Talvez Hitchcock também gostasse de brincar com a ideia que a psicanálise traz, de que não somos completamente donos de nossas escolhas, que existe uma instância poderosa a qual não temos acesso, e que luta para satisfazer desejos que não compreendemos. 
Mas que é parte de nós. E fala por nós. Mesmo quando tentamos silenciar.

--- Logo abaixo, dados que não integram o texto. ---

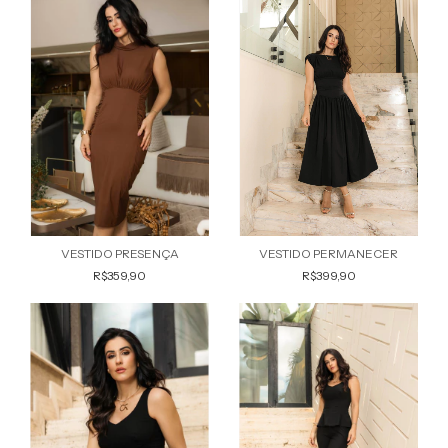
VESTIDO PRESENÇA
VESTIDO PERMANECER
R$359,90
R$399,90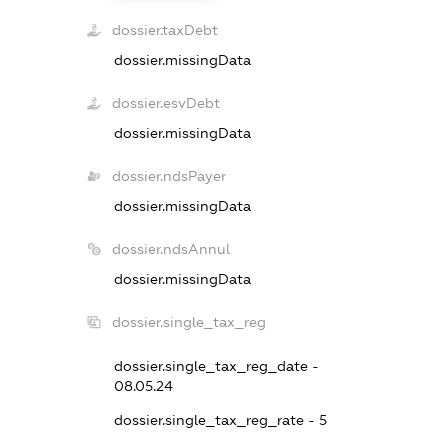
dossier.taxDebt
dossier.missingData
dossier.esvDebt
dossier.missingData
dossier.ndsPayer
dossier.missingData
dossier.ndsAnnul
dossier.missingData
dossier.single_tax_reg
dossier.single_tax_reg_date -
08.05.24
dossier.single_tax_reg_rate - 5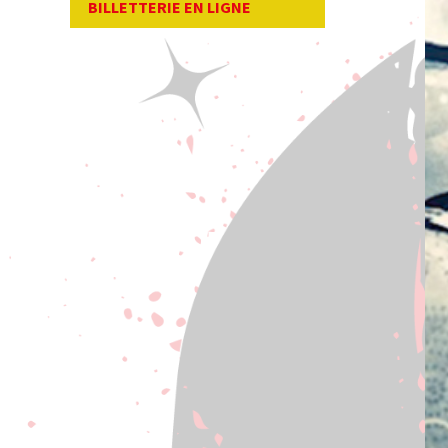
BILLETTERIE EN LIGNE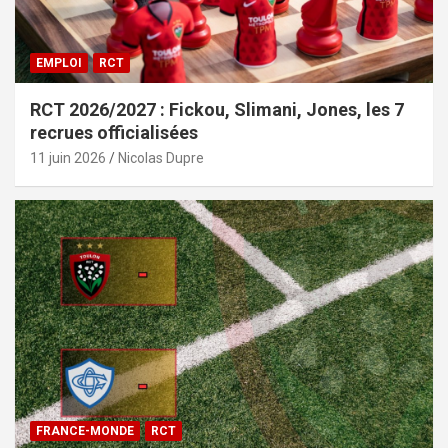
EMPLOI
RCT
RCT 2026/2027 : Fickou, Slimani, Jones, les 7
recrues officialisées
11 juin 2026
Nicolas Dupre
FRANCE-MONDE
RCT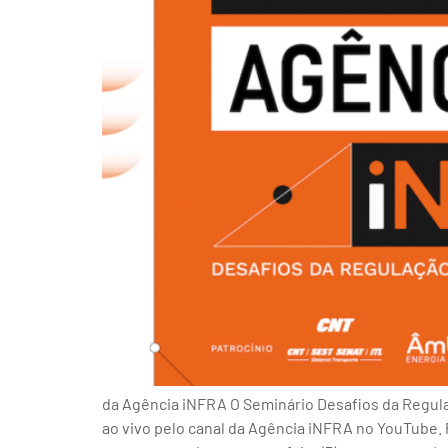
da Agência iNFRA O Seminário Desafios da Regulaç
ao vivo pelo canal da Agência iNFRA no YouTube. 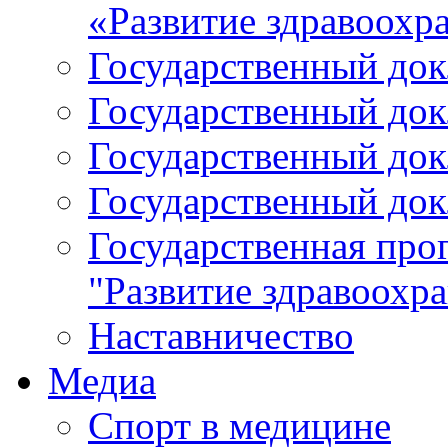
«Развитие здравоохр
Государственный докл
Государственный докл
Государственный докл
Государственный докл
Государственная про
"Развитие здравоохр
Наставничество
Медиа
Спорт в медицине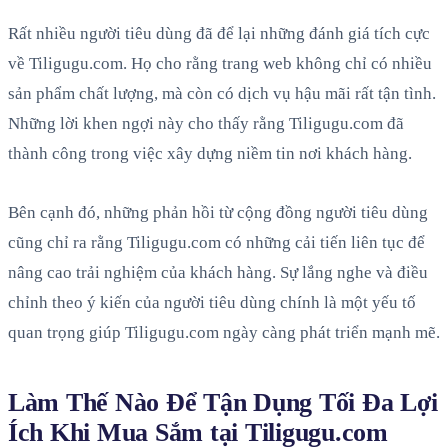
Rất nhiều người tiêu dùng đã để lại những đánh giá tích cực
về Tiligugu.com. Họ cho rằng trang web không chỉ có nhiều
sản phẩm chất lượng, mà còn có dịch vụ hậu mãi rất tận tình.
Những lời khen ngợi này cho thấy rằng Tiligugu.com đã
thành công trong việc xây dựng niềm tin nơi khách hàng.
Bên cạnh đó, những phản hồi từ cộng đồng người tiêu dùng
cũng chỉ ra rằng Tiligugu.com có những cải tiến liên tục để
nâng cao trải nghiệm của khách hàng. Sự lắng nghe và điều
chỉnh theo ý kiến của người tiêu dùng chính là một yếu tố
quan trọng giúp Tiligugu.com ngày càng phát triển mạnh mẽ.
Làm Thế Nào Để Tận Dụng Tối Đa Lợi
Ích Khi Mua Sắm tại Tiligugu.com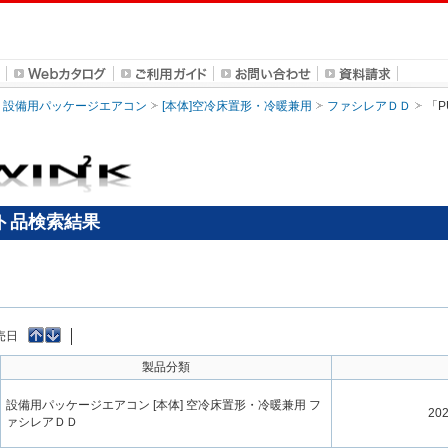
設備用パッケージエアコン
[本体]空冷床置形・冷暖兼用
ファシレアＤＤ
「P
セット品検索結果
売日
製品分類
設備用パッケージエアコン [本体] 空冷床置形・冷暖兼用 フ
20
ァシレアＤＤ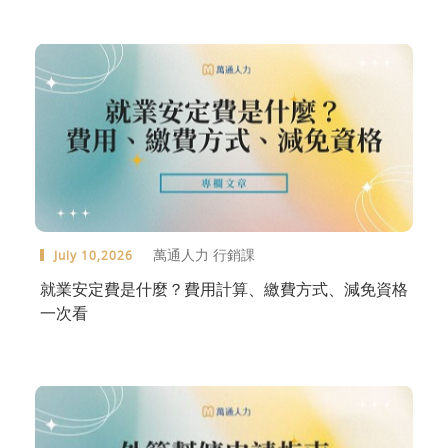
萬通人力 行銷課
July 10,2026
就業安定費是什麼？費用計算、繳費方式、減免資格
一次看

Referencias e sugestões de leituras

WEINMANN, Amadeu de Oliveira. A enunciação da feminilidade em Rebecca, de Hitchcock. Trivium-Estudos Interdisciplinares, v. 8, n. 1, p. 60-73, 2016.
MACHADO, Arlindo. O sujeito na tela: modos de enunciação no cinema e no ciberespaço. Paulus, 2007.
MARTIN, Marcel. A linguagem cinematográfica; tradução Paulo Neves; revisão técnica Sheila Schvartman. São Paulo: Ed. Brasiliense, 2003.
SPOTO, Donald. Fascinado pela beleza: Alfred Hitchcock e suas atrizes. Trad. Mário Ribeiro e Sheila Mazzolenis. São Paulo: Larousse do Brasil, 2008.